Utilizar la pluma como arma es un arte, con fineza se deben ir hilvanando frases para constituir ideas que deberán mover las mentes y los corazones. Usar la palabra como munición es algo que los periodistas intentan dominar, aunque no todos lo logren. Y ya usar las armas reales, de fuego y con filo, para defender lo escrito, es quizás el escalón supremo de esa profesión. Y en ese puesto, entre los más encumbrados se encuentra Juan Gualberto Gómez.
Nacido el 12 de julio de 1854, en un ingenio matancero, era el hijo de dos esclavos de la dotación que habían comprado la libertad de Juan Gualberto antes de nacer. En horas extras lograron reunir los 25 pesos que costaba la libertad, ese era el precio de un hombre. Al conseguir su propia liberación, los padres decidieron trasladarse a La Habana.
Preocupados por su educación, sus progenitores lo inscribieron en modestas escuelas, las únicas que podían permitirse. Su inteligencia hizo que lo enviaran a París a aprender el oficio de artesano de carruajes. En Francia estuvo en contacto con lo más adelantado del pensamiento, que definitivamente lo alejaron de la construcción de carricoches y lo pusieron en la ruta de la independencia.

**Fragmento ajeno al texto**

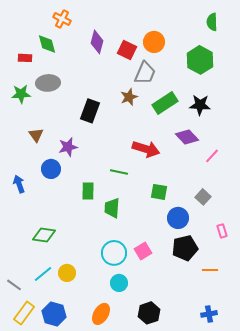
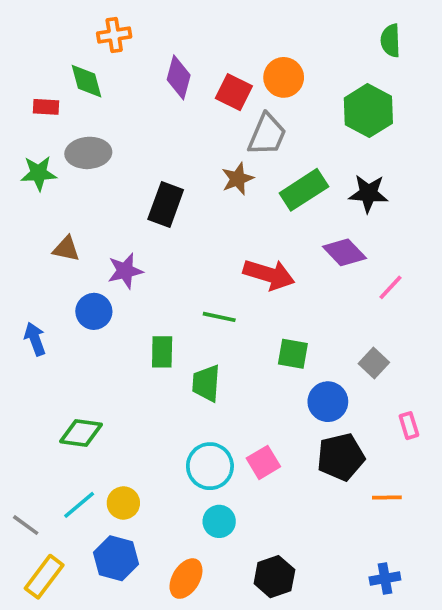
orange cross: (62, 19) -> (114, 35), turned -36
brown triangle: (36, 135) -> (66, 249), turned -42
blue hexagon: (54, 314) -> (116, 558), moved

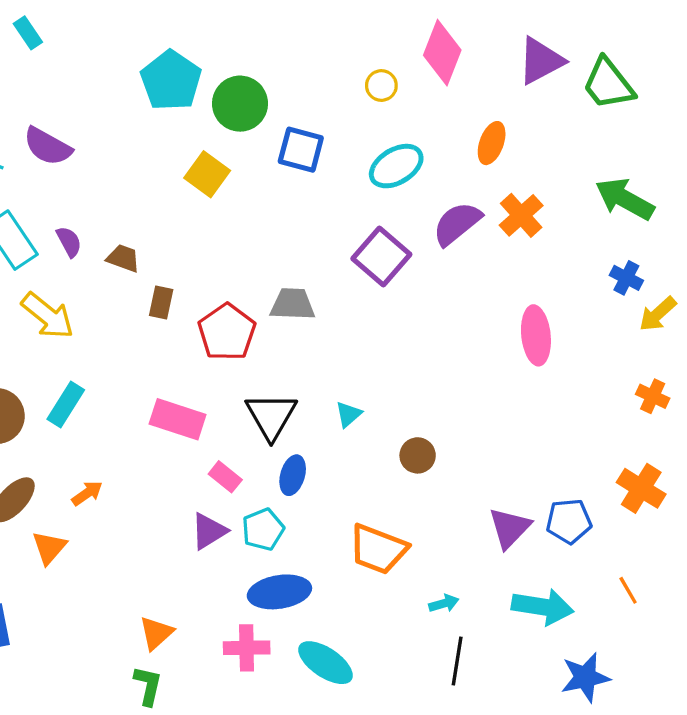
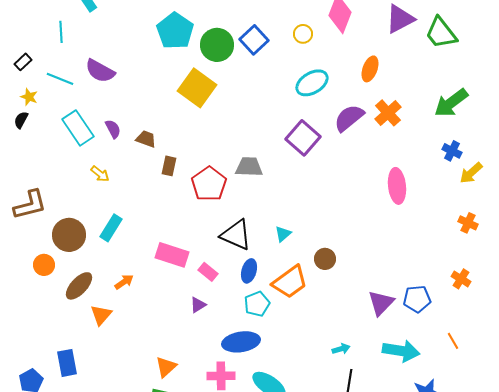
blue square: (301, 150) -> (254, 40), moved, turned 32
yellow square: (207, 174) -> (197, 88), size x1.4
green arrow: (625, 199) -> (451, 103), turned -66
yellow arrow: (48, 316) -> (100, 174), size x0.6
black triangle: (271, 416) -> (236, 235), turned -36
pink rectangle: (178, 419) -> (172, 255), moved
orange cross: (641, 488) -> (461, 279), size x0.7
cyan pentagon: (263, 529) -> (257, 304), moved
purple triangle: (209, 531) -> (198, 305), size x0.7
orange trapezoid: (378, 549) -> (290, 282), moved, turned -57

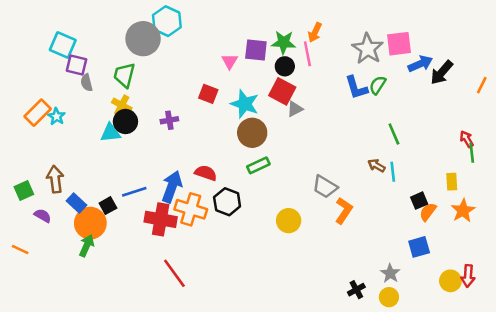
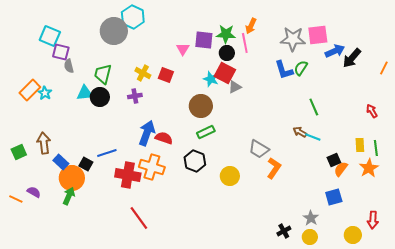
gray star: (368, 49) -> (293, 39), turned -30
green trapezoid: (124, 75) -> (103, 74), moved
cyan star: (245, 104) -> (211, 79), moved, size x0.7
yellow cross: (122, 105) -> (143, 73), moved
cyan triangle: (110, 133) -> (85, 93), moved
green line: (472, 153) -> (376, 148), moved
cyan line: (393, 172) -> (313, 137), turned -63
blue arrow: (172, 187) -> (147, 133), moved
black hexagon: (227, 202) -> (195, 161), moved
black square: (108, 206) -> (86, 164), turned -32
purple semicircle: (43, 216) -> (34, 192), moved
yellow circle: (450, 281) -> (353, 235), moved

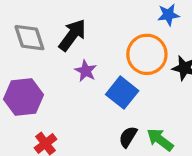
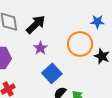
blue square: (122, 93) -> (52, 73), moved

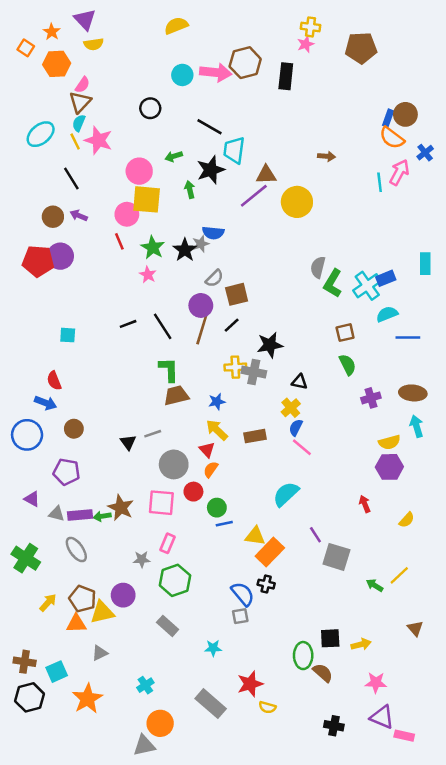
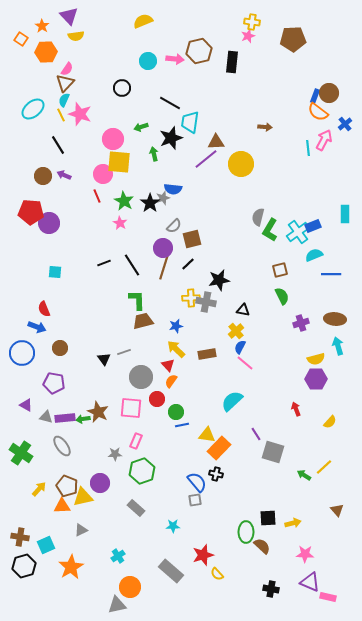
pink arrow: (216, 73) -> (175, 59), size x0.7
purple circle: (60, 256) -> (49, 223), moved
yellow semicircle: (267, 707) -> (217, 574), turned 32

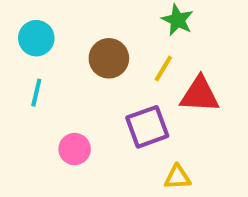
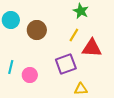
brown circle: (109, 58) -> (37, 30), moved
cyan line: (36, 93) -> (11, 67), moved

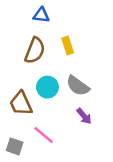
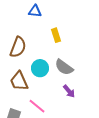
brown semicircle: (35, 50) -> (18, 47), moved

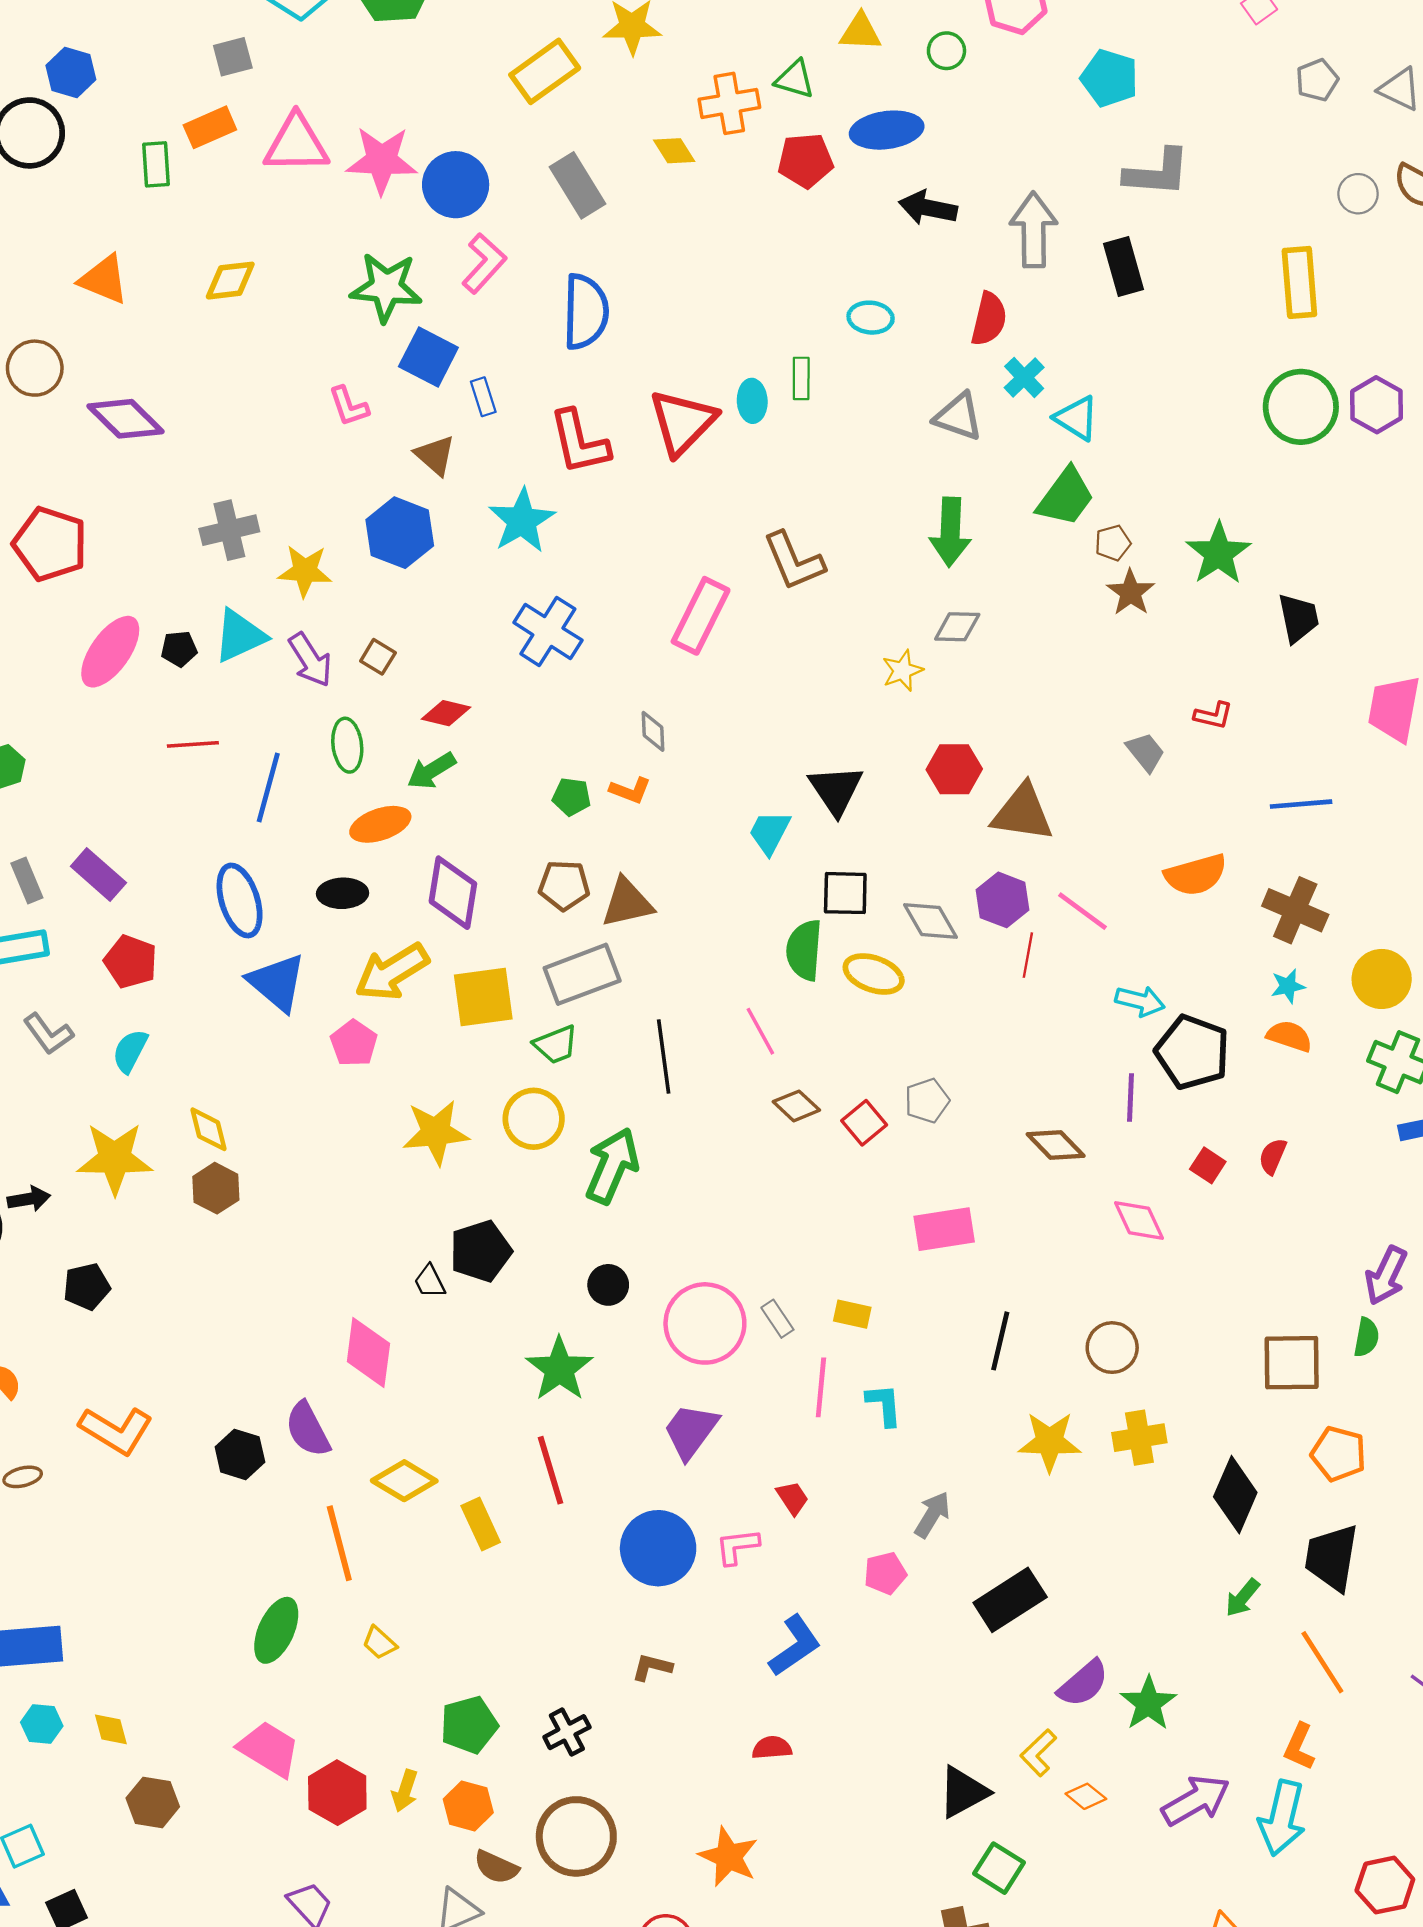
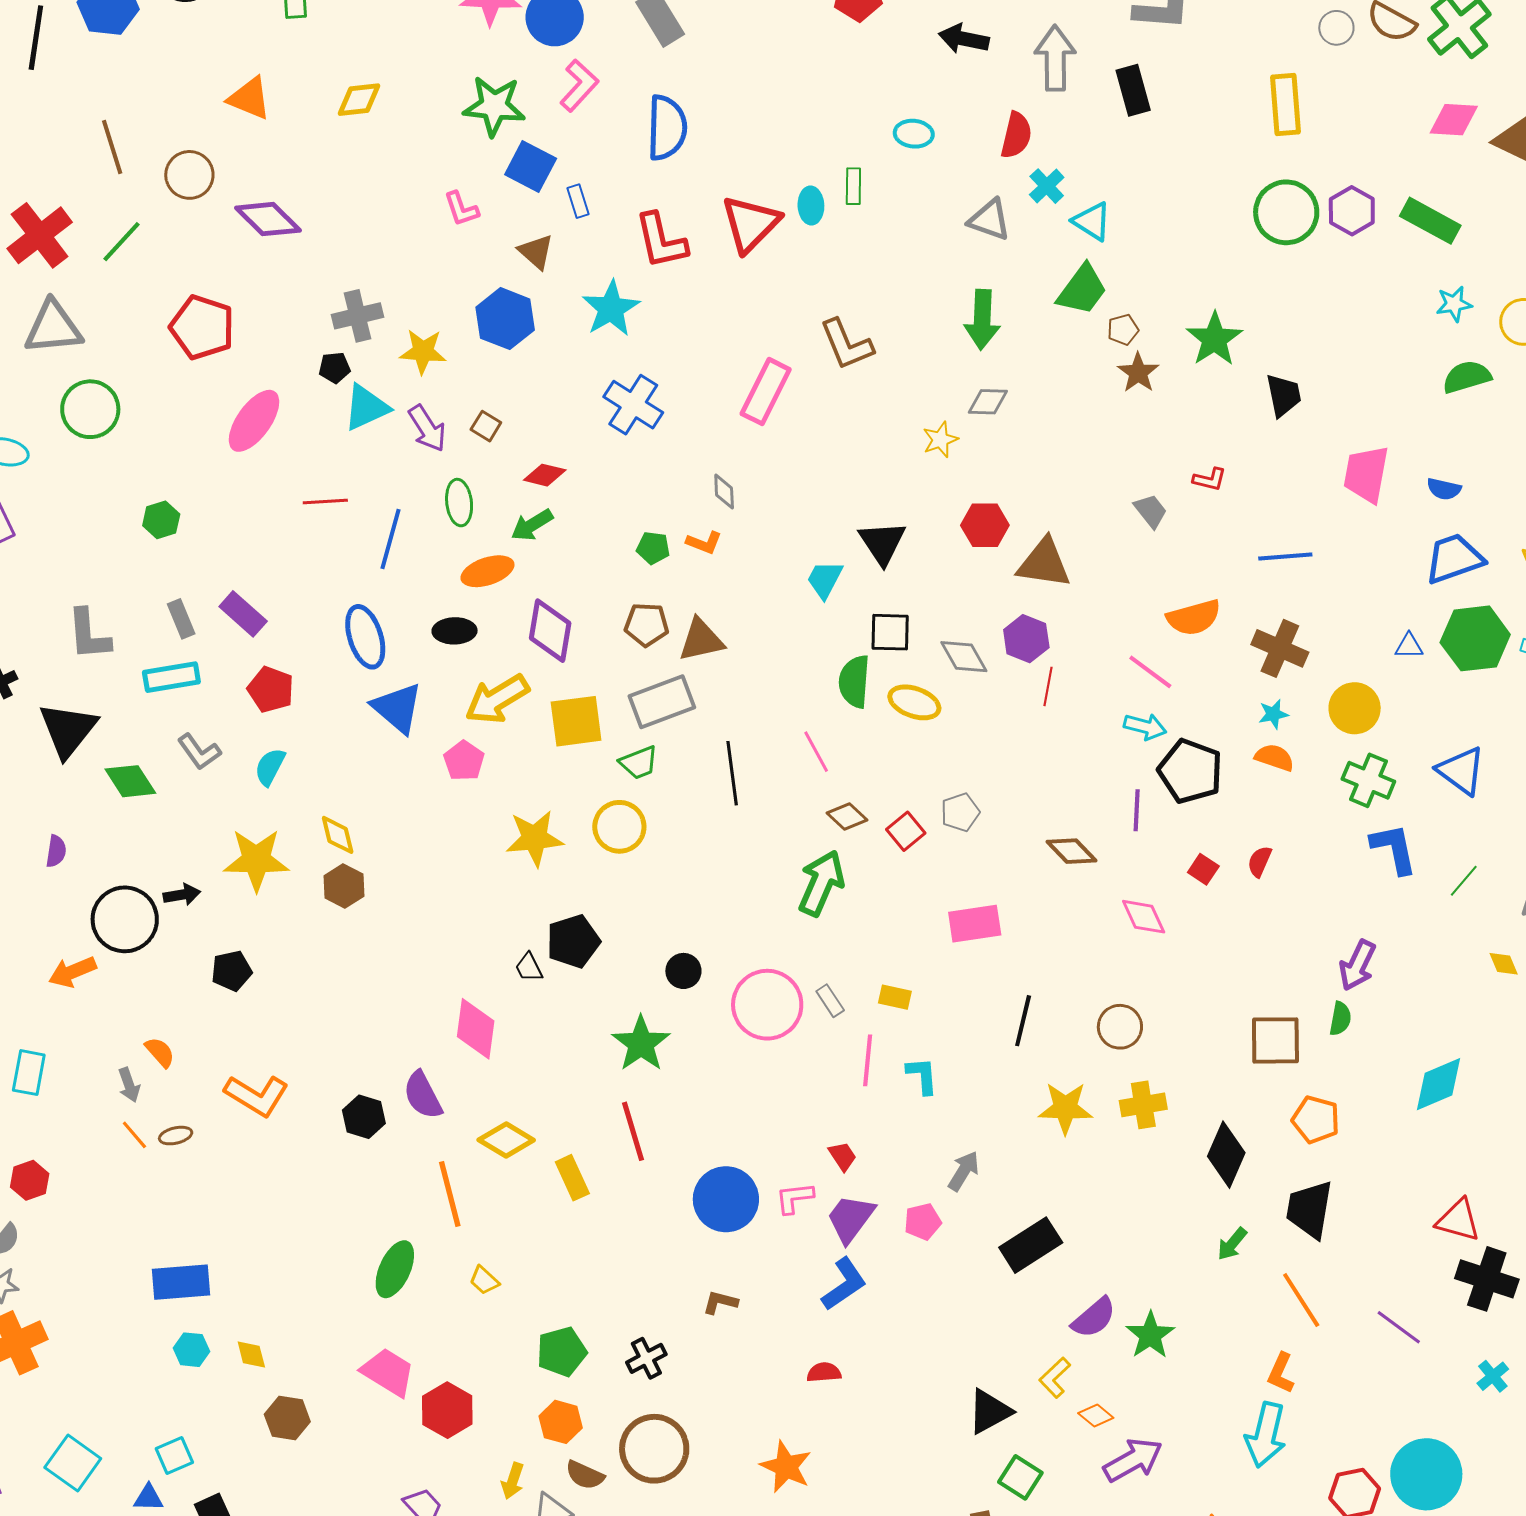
black pentagon: (179, 649) -> (335, 368), moved
pink line: (1083, 911) -> (1150, 672), moved
green arrow: (612, 1166) -> (821, 883), moved
purple trapezoid: (691, 1431) -> (851, 1218), moved
yellow arrow: (405, 1791) -> (513, 1481), moved
purple arrow: (1196, 1800) -> (1133, 1460), moved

De vuelta a Cuba fundó el periódico La Fraternidad, que denunciaba la discriminación racial, que él mismo sufría. En esos trajines conoce a José Martí cuando todavía estaba lejos de convertirse en el Apóstol. La amistad que ahí nació resistió la prueba del tiempo y la distancia, esa que se funda en la unión de ideales. Ambos se convirtieron en conspiradores de la Guerra Chiquita. Descubierto, fue deportado a España, logrando que le cambiaran la pena de cárcel por el destierro. En la península ibérica siguió escribiendo, hasta que en 1890 pudo regresar a Cuba.
Aquí retomó sus actividades, pero con otro tono, debía burlar la censura a la vez que difundir sus ideas. Su verbo marcó la prensa de la época.
Sutileza y elegancia se combinaban con un vigor y estilos demoledores, mientras se adentraba en la polémica más ardiente. Sus artículos son muestra de los dilemas que marcaron una época tan convulsa de la nación, convirtiéndose en ejemplo de periodismo, uniendo la defensa de los oprimidos por cuestiones étnicas, con la necesidad de la independencia nacional.
Y aquí vemos la influencia que sin dudas constituyó el ideario martiano, y la propia confianza y sentimiento que tenía Martí para con él, que llegó a calificarlos como su “hermano negro”. Tanto fue así que se convirtió a todos los efectos, en el representante del Partido Revolucionario Cubano. Organizador del alzamiento del 24 de febrero de 1895, otra vez fue hecho prisionero y enviado a España, no pudo regresar hasta 1898.
Y si su pluma brilló contra el colonialismo español, lo hizo más contra el imperialismo norteamericano. Su verbo en denuncia de la Enmienda Platt, apéndice que cercenaba nuestra independencia, fue equiparable al machete liberador. Pocas veces ha fulgurado más un periodista que contra el grillete plattista que perseguía la anexión de Cuba a Estados Unidos y marca la esencia de lo que, actualmente, persiguen con la aplicación y recrudecimiento del bloqueo impuesto a la Isla.
Y no fue la última vez que desde las páginas de los periódicos, Juan Gualberto, atacaba los males de la seudorrepública, lo siguió haciendo a la vez que mantenía vivo el legado de su hermano Martí, el mismo que otros mancillaban. Hasta que el 5 de marzo de 1933, hace hoy 90 años, cerraba los ojos por última vez, pobre, pero no olvidado por su pueblo. Juan Gualberto Gómez es símbolo y ejemplo. En tiempos donde la prensa, hoy más que nunca, está en cuestionamiento, y nuevas ideas sobre ella se pretenden poner en marcha, este hombre humilde, que puso su don al servicio de la Patria, debe ser paradigma.